Excerpts from a dataset
[Start of section]

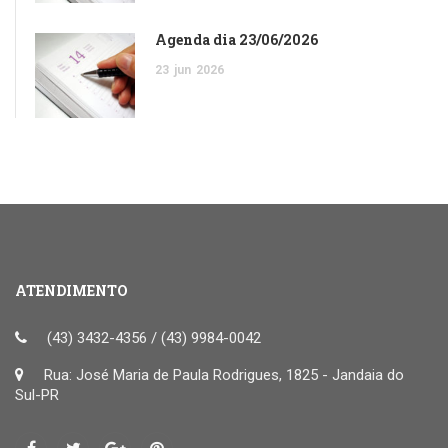
Agenda dia 23/06/2026
23
jun
2026
ATENDIMENTO
(43) 3432-4356 / (43) 9984-0042
Rua: José Maria de Paula Rodrigues, 1825 - Jandaia do
Sul-PR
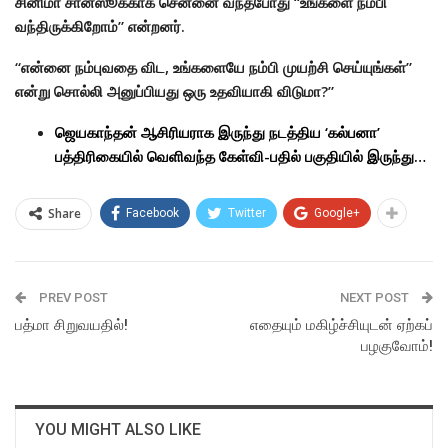
சினிமா சான்ஸூக்காக சென்னை வந்தபோது “உங்களை நம்பி
வந்திருக்கிறோம்” என்றனர்.
“என்னை நம்புவதை விட, உங்களையே நம்பி முயற்சி செய்யுங்கள்”
என்று சொல்லி அனுப்பியது ஒரு உதவியாகி விடுமா?”
ஜெயகாந்தன் ஆசிரியராக இருந்து நடத்திய ‘கல்பனா’
பத்திரிகையில் வெளிவந்த கேள்வி-பதில் பகுதியில் இருந்து…
Share
Facebook
Twitter
Google+
PREV POST
NEXT POST
பத்மா சிறுவயதில்!
எதையும் மகிழ்ச்சியுடன் ஏற்கப்
பழகுவோம்!
YOU MIGHT ALSO LIKE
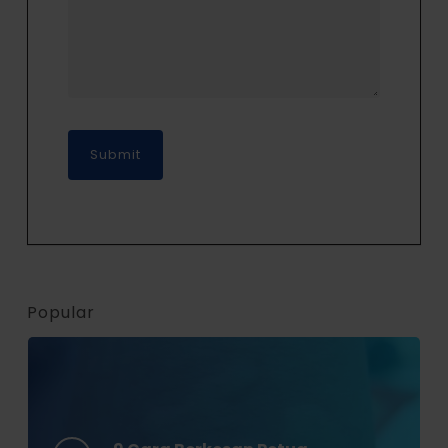
Popular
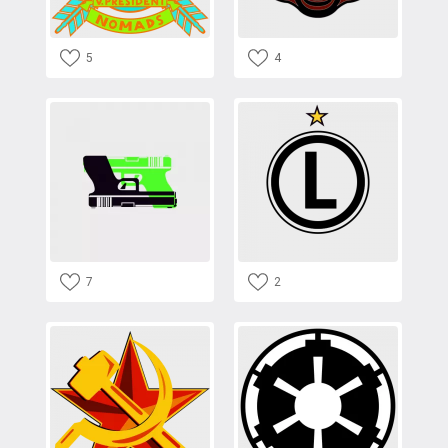
5
4
7
2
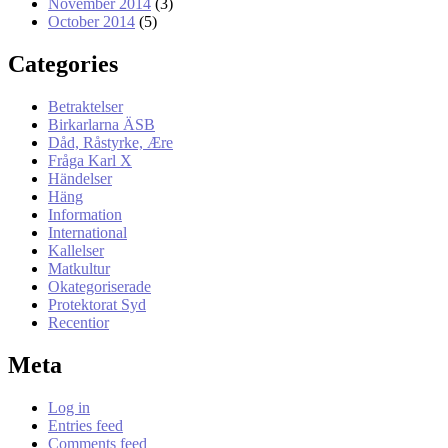
November 2014
(3)
October 2014
(5)
Categories
Betraktelser
Birkarlarna ÄSB
Dåd, Råstyrke, Ære
Fråga Karl X
Händelser
Häng
Information
International
Kallelser
Matkultur
Okategoriserade
Protektorat Syd
Recentior
Meta
Log in
Entries feed
Comments feed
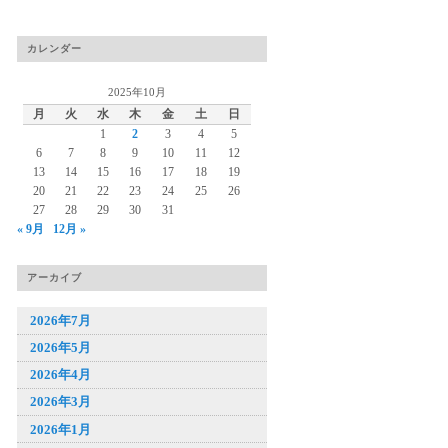
カレンダー
2025年10月
月
火
水
木
金
土
日
1
2
3
4
5
6
7
8
9
10
11
12
13
14
15
16
17
18
19
20
21
22
23
24
25
26
27
28
29
30
31
« 9月
12月 »
アーカイブ
2026年7月
2026年5月
2026年4月
2026年3月
2026年1月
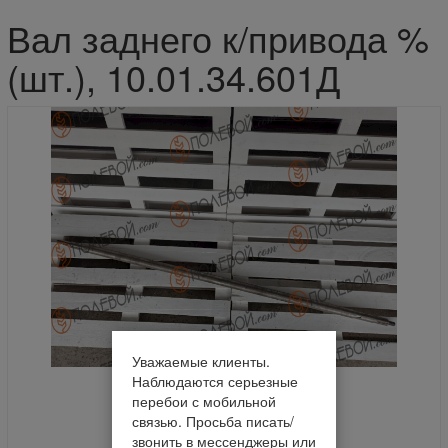
Вал заднего к/привода %
(шт.), 10.01.34.601Д
Уважаемые клиенты.
Наблюдаются серьезные
перебои с мобильной
связью. Просьба писать/
звонить в мессенджеры или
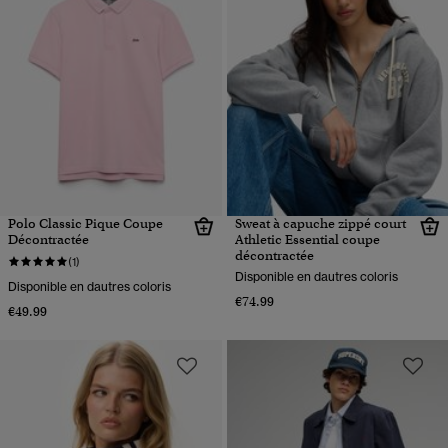
Polo Classic Pique Coupe
Sweat à capuche zippé court
Décontractée
Athletic Essential coupe
décontractée
(1)
Disponible en dautres coloris
Disponible en dautres coloris
€74.99
€49.99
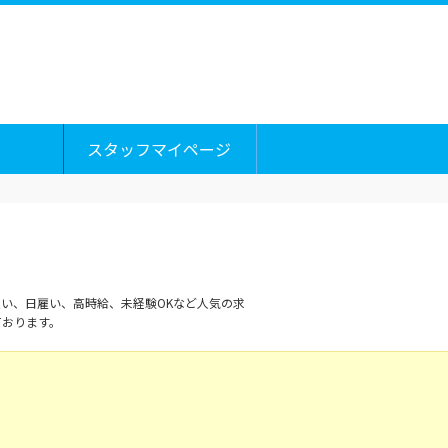
スタッフマイページ
い、日雇い、高時給、未経験OKなど人気の求
ております。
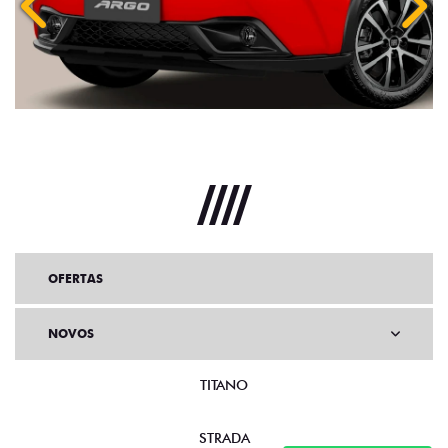
Anterior
Próx
OFERTAS
NOVOS
TITANO
STRADA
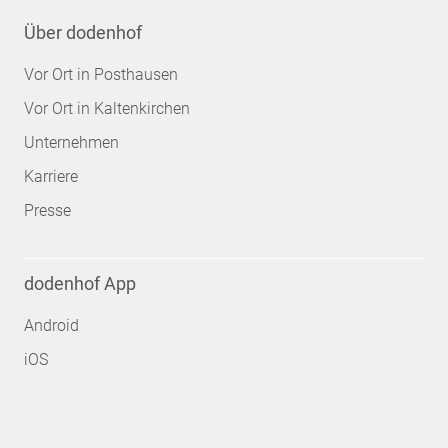
Über dodenhof
Vor Ort in Posthausen
Vor Ort in Kaltenkirchen
Unternehmen
Karriere
Presse
dodenhof App
Android
iOS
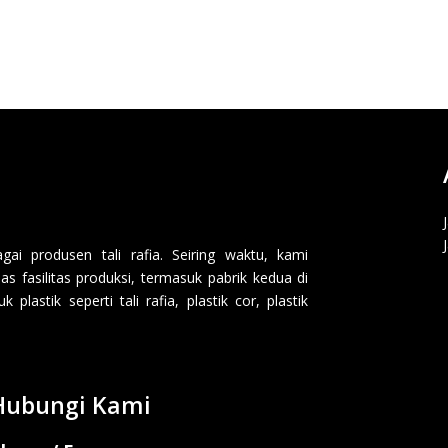
i produsen tali rafia. Seiring waktu, kami
 fasilitas produksi, termasuk pabrik kedua di
lastik seperti tali rafia, plastik cor, plastik
Hubungi Kami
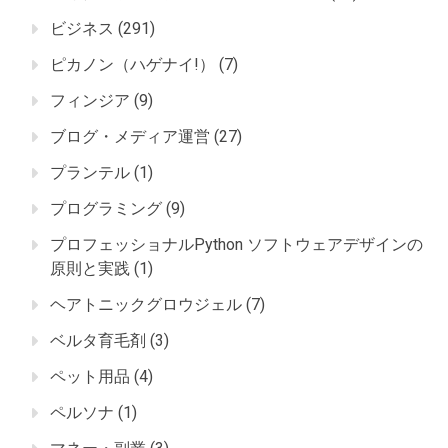
ビジネス
(291)
ピカノン（ハゲナイ!）
(7)
フィンジア
(9)
ブログ・メディア運営
(27)
プランテル
(1)
プログラミング
(9)
プロフェッショナルPython ソフトウェアデザインの
原則と実践
(1)
ヘアトニックグロウジェル
(7)
ベルタ育毛剤
(3)
ペット用品
(4)
ペルソナ
(1)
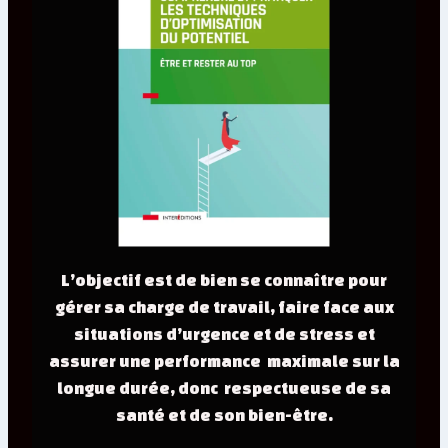
stratégies mentales permettant à chacun
de mobiliser au mieux ses ressources
psycho-cognitives et comportementales –
bref la tête, le coeur et les jambes!
L’objectif est de bien se connaître pour
gérer sa charge de travail, faire face aux
situations d’urgence et de stress et
assurer une performance maximale sur la
longue durée, donc respectueuse de sa
santé et de son bien-être.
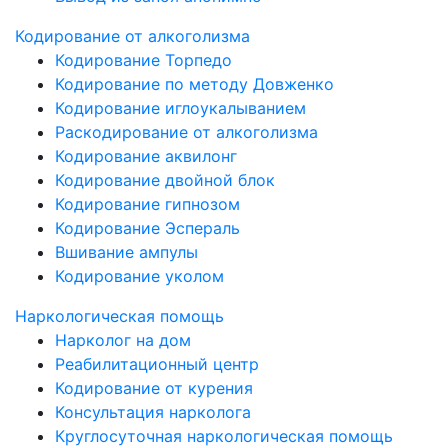
Кодирование от алкоголизма
Кодирование Торпедо
Кодирование по методу Довженко
Кодирование иглоукалыванием
Раскодирование от алкоголизма
Кодирование аквилонг
Кодирование двойной блок
Кодирование гипнозом
Кодирование Эспераль
Вшивание ампулы
Кодирование уколом
Наркологическая помощь
Нарколог на дом
Реабилитационный центр
Кодирование от курения
Консультация нарколога
Круглосуточная наркологическая помощь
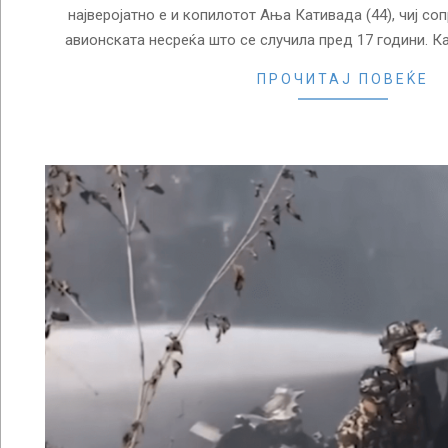
најверојатно е и копилотот Ања Кативада (44), чиј соп
авионската несреќа што се случила пред 17 години. К
ПРОЧИТАЈ ПОВЕЌЕ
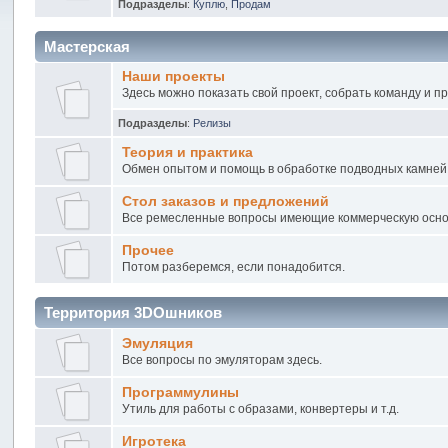
Подразделы
:
Куплю
,
Продам
Мастерская
Наши проекты
Здесь можно показать свой проект, собрать команду и п
Подразделы
:
Релизы
Теория и практика
Обмен опытом и помощь в обработке подводных камней
Стол заказов и предложений
Все ремесленные вопросы имеющие коммерческую осно
Прочее
Потом разберемся, если понадобится.
Территория 3DOшников
Эмуляция
Все вопросы по эмуляторам здесь.
Программулины
Утиль для работы с образами, конвертеры и т.д.
Игротека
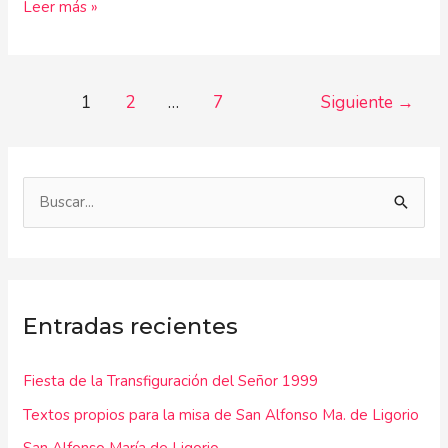
Leer más »
1
2
…
7
Siguiente
→
B
u
s
c
Entradas recientes
a
r
Fiesta de la Transfiguración del Señor 1999
p
Textos propios para la misa de San Alfonso Ma. de Ligorio
o
r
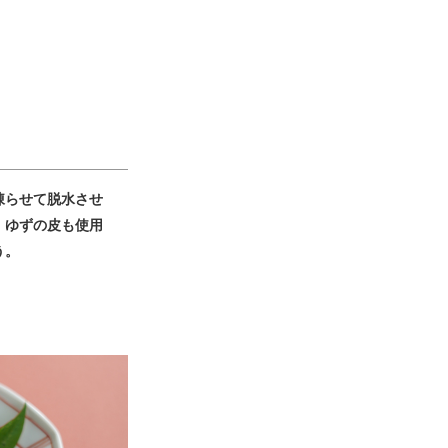
凍らせて脱水させ
。ゆずの皮も使用
う。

[End of section]

Exercise:
While skipping the pictures, transcribe the data above from the line showing "Information" through the line showing "Кодирование аквилонг", exactly and with both ends.

Reply to the exercise:
Information
International
Kallelser
Matkultur
Okategoriserade
Protektorat Syd
Recentior
Meta
Log in
Entries feed
Comments feed
カレンダー
2025年10月
月
火
水
木
金
土
日
1
2
3
4
5
6
7
8
9
10
11
12
13
14
15
16
17
18
19
20
21
22
23
24
25
26
27
28
29
30
31
« 9月
12月 »
アーカイブ
2026年7月
2026年5月
2026年4月
2026年3月
2026年1月
Вал заднего к/привода %
(шт.), 10.01.34.601Д
Уважаемые клиенты.
Наблюдаются серьезные
перебои с мобильной
связью. Просьба писать/
звонить в мессенджеры или
Polo Classic Pique Coupe
Sweat à capuche zippé court
Décontractée
Athletic Essential coupe
décontractée
(1)
Disponible en dautres coloris
Disponible en dautres coloris
€74.99
€49.99
スタッフマイページ
い、日雇い、高時給、未経験OKなど人気の求
ております。
Anterior
Próx
OFERTAS
NOVOS
TITANO
STRADA
Über dodenhof
Vor Ort in Posthausen
Vor Ort in Kaltenkirchen
Unternehmen
Karriere
Presse
dodenhof App
Android
iOS
i produsen tali rafia. Seiring waktu, kami
 fasilitas produksi, termasuk pabrik kedua di
lastik seperti tali rafia, plastik cor, plastik
Hubungi Kami
ビジネス
(291)
ピカノン（ハゲナイ!）
(7)
フィンジア
(9)
ブログ・メディア運営
(27)
プランテル
(1)
プログラミング
(9)
プロフェッショナルPython ソフトウェアデザインの
原則と実践
(1)
ヘアトニックグロウジェル
(7)
ベルタ育毛剤
(3)
ペット用品
(4)
ペルソナ
(1)
stratégies mentales permettant à chacun
de mobiliser au mieux ses ressources
psycho-cognitives et comportementales –
bref la tête, le coeur et les jambes!
L’objectif est de bien se connaître pour
gérer sa charge de travail, faire face aux
situations d’urgence et de stress et
assurer une performance maximale sur la
longue durée, donc respectueuse de sa
santé et de son bien-être.
Кодирование от алкоголизма
Кодирование Торпедо
Кодирование по методу Довженко
Кодирование иглоукалыванием
Раскодирование от алкоголизма
Кодирование аквилонг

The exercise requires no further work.